Your objective.
For this exercise, reproduce each entry below exactly, excluding pictures.

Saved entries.
%%

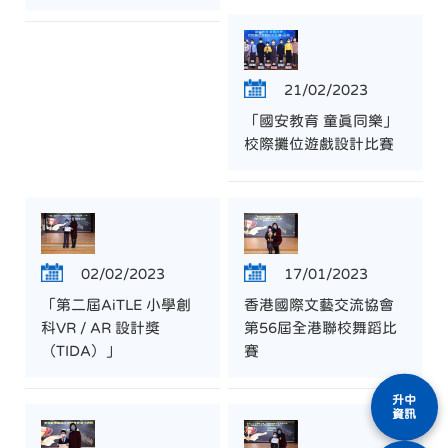
21/02/2023
「國安教育 童真同樂」
校際攤位遊戲設計比賽
02/02/2023
17/01/2023
「第二屆AiTLE 小學創
香港國際文藝交流協會
科VR / AR 設計獎
第56屆全港聯校舞蹈比
（TIDA）」
賽
升中
資訊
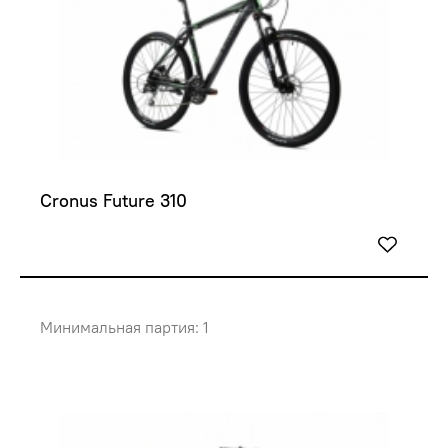
Cronus Future 310
Минимальная партия: 1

%%

Exercise output.
21/02/2023
「國安教育 童真同樂」
校際攤位遊戲設計比賽
02/02/2023
17/01/2023
「第二屆AiTLE 小學創
香港國際文藝交流協會
科VR / AR 設計獎
第56屆全港聯校舞蹈比
（TIDA）」
賽
升中
資訊
Cronus Future 310
Минимальная партия: 1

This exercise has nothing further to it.